Well, it feels like it has been months since I last updated this plog, though to be fair my last update seems to have been eaten by the cyber-space monkeys with the help of their russian hacker friends. Despite the fact that it has been a long time without an update, I have not been idle. I have been continuing on with this massive commission and I am pleased to say that I have completed a few more pieces and I am in progress with more. So to start things off, here are the finished shots of two Cygnar Minuteman Warjacks and a Circle Orboros Wold Guardian:


















































































All of these pieces were a lot of fun to paint, especially the Wold Guardian. I have really come to appreciate the sculpts and casts of the Privateer Press line especially their metals. The Wold Guardian is an all metal model, but due to its intelligent component design it is very solid when put together, even without pinning. 

Anyhow, I have started in on a unit of Arcane Gunmages, the first of three full units that are part of this commission, and I must say that where I really like the sculpts, I started out having a hard time getting the color palette to match the studio scheme that the client requested. No matter what I did the great coats came out too green. After several challenging sessions, I finally just took a step back, and really thought out how to get the grey-blue-green color of the coats as displayed on the PP website and finally worked out the colors and got them back on track. Along with this unit I am working on a Gunmage Officer and Captain Adept. Here are the WIP shots of that unit:


































































I am back behind the brush tonight so hopefully I will have an update come tomorrow. 

As always comments and critiques are most welcome.


----------



## Midge913 (Oct 21, 2010)

Not much to say really other than I got more work done on the gunmages over the last couple of nights. The details are small and fiddly and they are taking a bit more time than I had originally wanted, but they are moving in the right direction.

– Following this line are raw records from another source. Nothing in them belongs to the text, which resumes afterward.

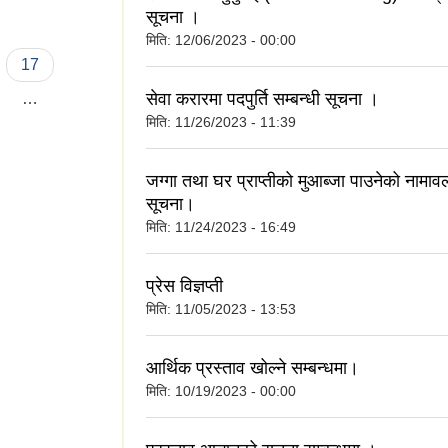
सूचना ।
मिति:
12/06/2023 - 00:00
17
सेवा करारमा पदपुर्ति सम्बन्धी सूचना ।
…
मिति:
11/26/2023 - 11:39
जग्गा तथा घर प्राप्तीको मुआब्जा पाउनेको नामावल
सूचना।
मिति:
11/24/2023 - 16:49
प्रेस विज्ञप्ती
मिति:
11/05/2023 - 13:53
आर्थिक प्रस्ताव खोल्ने सम्बन्धमा।
मिति:
10/19/2023 - 00:00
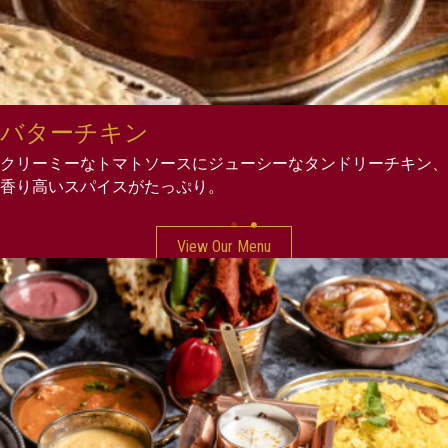
バターチキン
クリーミーなトマトソースにジューシーなタンドリーチキン、
香り高いスパイスがたっぷり。
View Our Menu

Comments and critiques always welcome!


----------



## Midge913 (Oct 21, 2010)

I return with more pictures, but first a few words about what has been going on with yours truly and this project. Over the last couple of weeks I have been working on these Gunmages, but as I continued on with them I continued to feel like there was something not quite right about my color choices on them. First it was the colors on the greatcoats, they were too green and needed more blending with a bluish color to sit more readily with the overall blue scheme of the Cygnar line. Recently it has been the leathers that have been giving me issues. The first two attempts at them left me with leather that was far too reddish, the warmth of the browns negatively contrasting with the coolness of the blue-green coats and blue armor and banding. It took a protracted session behind the painting desk on my day off on Monday to finally get the leathers to the point that I wanted them..... All it took was a complete strip of those areas and a re-paint starting from a different direction. I have managed to complete two of the 6 gunmages and I am confident that with since I have nailed down the recipe for the leather colors, the rest should go much more smoothly. Here are some photos, please let me know what you think.


















































I should be back behind the desk once more tomorrow night and hopefully that will see a good amount of progress made on the rest of the unit so I can move onto the officers who have been sitting waiting in the wings. 

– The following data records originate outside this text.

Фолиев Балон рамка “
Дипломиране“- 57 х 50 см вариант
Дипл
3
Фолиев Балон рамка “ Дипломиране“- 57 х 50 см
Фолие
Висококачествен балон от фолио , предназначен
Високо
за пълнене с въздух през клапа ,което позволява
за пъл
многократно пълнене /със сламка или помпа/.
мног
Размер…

Comments and critiques as always are welcome and helpful!


----------



## Hellados (Sep 16, 2009)

As I expected they look amazing, the detail you go in to is impressive too. My normal thought process goes 'what colour do I fancy painting'.


----------



## Midge913 (Oct 21, 2010)

Hellados said:


> As I expected they look amazing, the detail you go in to is impressive too. My normal thought process goes 'what colour do I fancy painting'.

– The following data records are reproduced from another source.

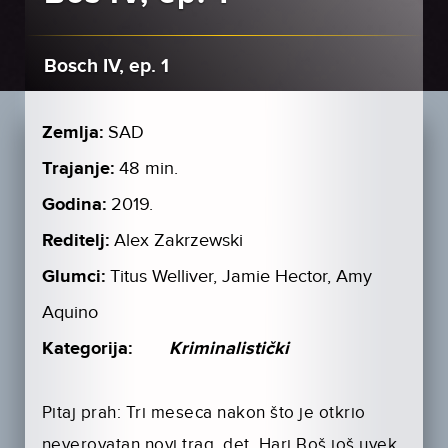
Bosch IV, ep. 1
Zemlja:
SAD
Trajanje:
48 min.
Godina:
2019.
Reditelj:
Alex Zakrzewski
Glumci:
Titus Welliver, Jamie Hector, Amy
Aquino
Kategorija:
Kriminalistički
Pitaj prah: Tri meseca nakon što je otkrio
neverovatan novi trag, det. Hari Boš još uvek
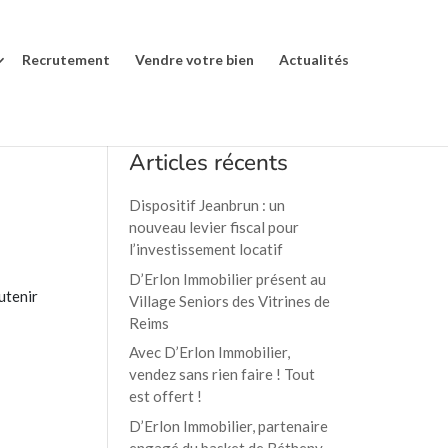
Recrutement
Vendre votre bien
Actualités
Articles récents
Dispositif Jeanbrun : un
nouveau levier fiscal pour
l’investissement locatif
D’Erlon Immobilier présent au
utenir
Village Seniors des Vitrines de
Reims
Avec D’Erlon Immobilier,
vendez sans rien faire ! Tout
est offert !
D’Erlon Immobilier, partenaire
engagé du basket de Bétheny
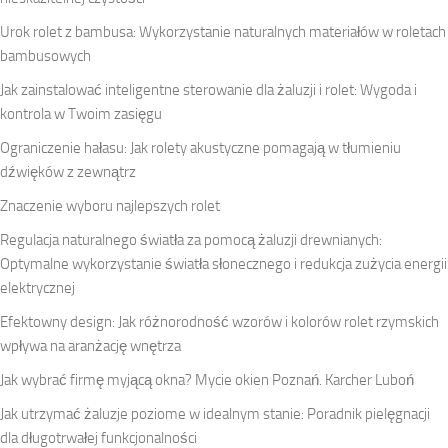
Urok rolet z bambusa: Wykorzystanie naturalnych materiałów w roletach
bambusowych
Jak zainstalować inteligentne sterowanie dla żaluzji i rolet: Wygoda i
kontrola w Twoim zasięgu
Ograniczenie hałasu: Jak rolety akustyczne pomagają w tłumieniu
dźwięków z zewnątrz
Znaczenie wyboru najlepszych rolet
Regulacja naturalnego światła za pomocą żaluzji drewnianych:
Optymalne wykorzystanie światła słonecznego i redukcja zużycia energii
elektrycznej
Efektowny design: Jak różnorodność wzorów i kolorów rolet rzymskich
wpływa na aranżację wnętrza
Jak wybrać firmę myjącą okna? Mycie okien Poznań. Karcher Luboń
Jak utrzymać żaluzje poziome w idealnym stanie: Poradnik pielęgnacji
dla długotrwałej funkcjonalności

Thanks bud! Glad to see that there is still someone following my log here:so_happy:

I have had a hell of a time painting the last couple of nights. My boy brought home this wicked cough from the petri dish that is his elementary school and I am so sore from coughing that I can barely stand it. Having to stop and put down the brush every minute to hack my lungs out is not very conducive to an extended session. Well tonight I powered through and got the leather parts on the remaining 4 Gunmages complete. All that is left on them is some highlights on the metallics and fleshtones. I think that I have plenty of time to meet my self imposed deadline of tomorrow night. I WILL have finished photos tomorrow night!


----------



## Midge913 (Oct 21, 2010)

Well I did it. I made a huge push last night and got these Gunmages knocked out. I am not happy with the photos as for some reason my camera just did not want to cooperate with me, but they are done and I am happy with the models. Here they are:










































So I am stoked that I now have one of the three units involved in the commission done. Next up I will be finishing off the Officer attachments for this unit and then I will be moving onto Artificier General Nemo and Caitlin Finch.


----------



## Midge913 (Oct 21, 2010)

Well after suffering since Thanksgiving with one of the worst cases of bronchitis that I have ever had, I am finally back at the painting table. I am sooooo glad that my client is an understanding fellow. Anyhow, I managed to get a good bit of work done on the Gunmage Officer. He is still a bit rough on the metallics and they need quite a bit of work, but I am on my way to getting another piece completed. I am hoping that that will produce a good surge of momentum. Here he is:


















Comments and Critiques are always welcome!


----------



## Midge913 (Oct 21, 2010)

Well tonight after muddling through a weekend of birthday parties and other familial responsibilities, I was finally able to get back to the painting table this evening. I am happy to say that I managed to get the Gunmage Officer completed. 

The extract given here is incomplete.